* **Brief**
From the records, pick out and copy each line containing "pode".

(Data records)
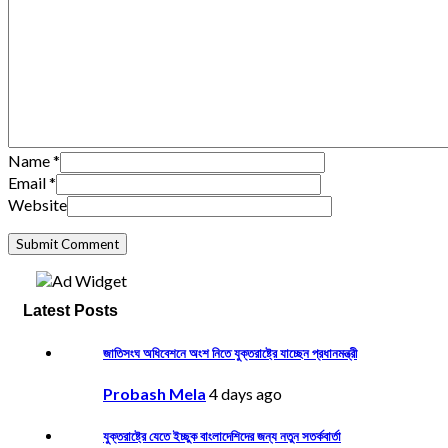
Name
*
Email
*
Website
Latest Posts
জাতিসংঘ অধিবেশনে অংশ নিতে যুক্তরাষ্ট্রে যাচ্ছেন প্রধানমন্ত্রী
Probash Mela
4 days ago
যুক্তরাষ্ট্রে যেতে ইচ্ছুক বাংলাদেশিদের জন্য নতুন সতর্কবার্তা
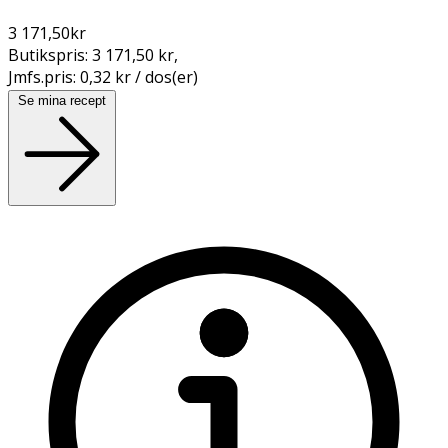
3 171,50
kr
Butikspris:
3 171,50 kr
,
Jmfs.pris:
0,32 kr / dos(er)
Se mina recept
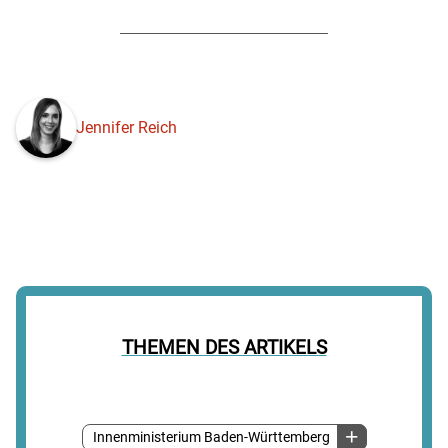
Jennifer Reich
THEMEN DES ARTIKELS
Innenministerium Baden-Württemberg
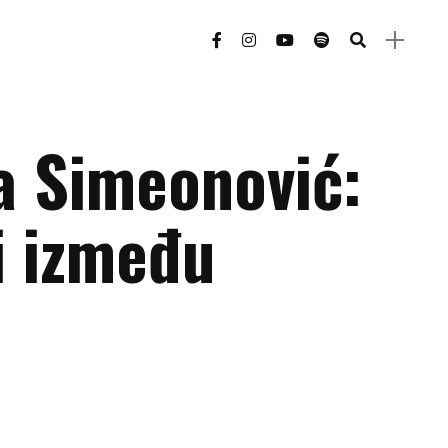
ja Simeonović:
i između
--
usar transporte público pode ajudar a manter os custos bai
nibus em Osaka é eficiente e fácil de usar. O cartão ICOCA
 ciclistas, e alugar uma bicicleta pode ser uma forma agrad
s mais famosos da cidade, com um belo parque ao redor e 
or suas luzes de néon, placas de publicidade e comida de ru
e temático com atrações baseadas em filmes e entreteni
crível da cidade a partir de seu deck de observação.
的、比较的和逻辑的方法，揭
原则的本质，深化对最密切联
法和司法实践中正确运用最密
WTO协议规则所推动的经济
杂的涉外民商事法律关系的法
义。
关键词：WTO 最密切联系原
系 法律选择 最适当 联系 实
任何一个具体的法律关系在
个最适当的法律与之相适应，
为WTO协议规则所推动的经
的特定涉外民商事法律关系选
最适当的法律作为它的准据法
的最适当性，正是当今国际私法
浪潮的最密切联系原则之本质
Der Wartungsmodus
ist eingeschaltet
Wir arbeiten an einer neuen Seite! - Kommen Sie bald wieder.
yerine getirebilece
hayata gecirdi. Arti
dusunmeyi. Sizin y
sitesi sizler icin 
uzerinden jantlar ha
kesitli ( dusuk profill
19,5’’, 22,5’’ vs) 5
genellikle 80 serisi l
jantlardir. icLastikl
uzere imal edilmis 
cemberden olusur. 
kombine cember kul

* **Result for this exercise**
usar transporte público pode ajudar a manter os custos bai
 ciclistas, e alugar uma bicicleta pode ser uma forma agrad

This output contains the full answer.